*Available data*.
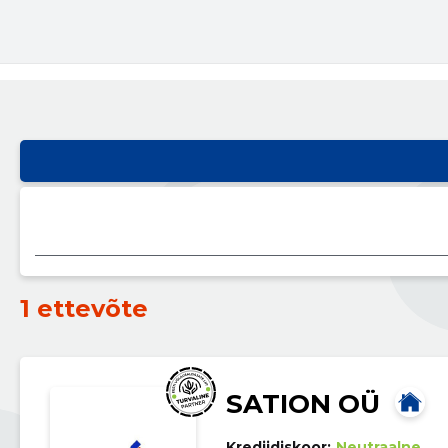
1 ettevõte
SATION OÜ
Krediidiskoor:
Neutraalne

*Task objective*. With the pictures removed, repeat the listing above exactly as it stands.

*Exercise answer*.
1 ettevõte
SATION OÜ
Krediidiskoor:
Neutraalne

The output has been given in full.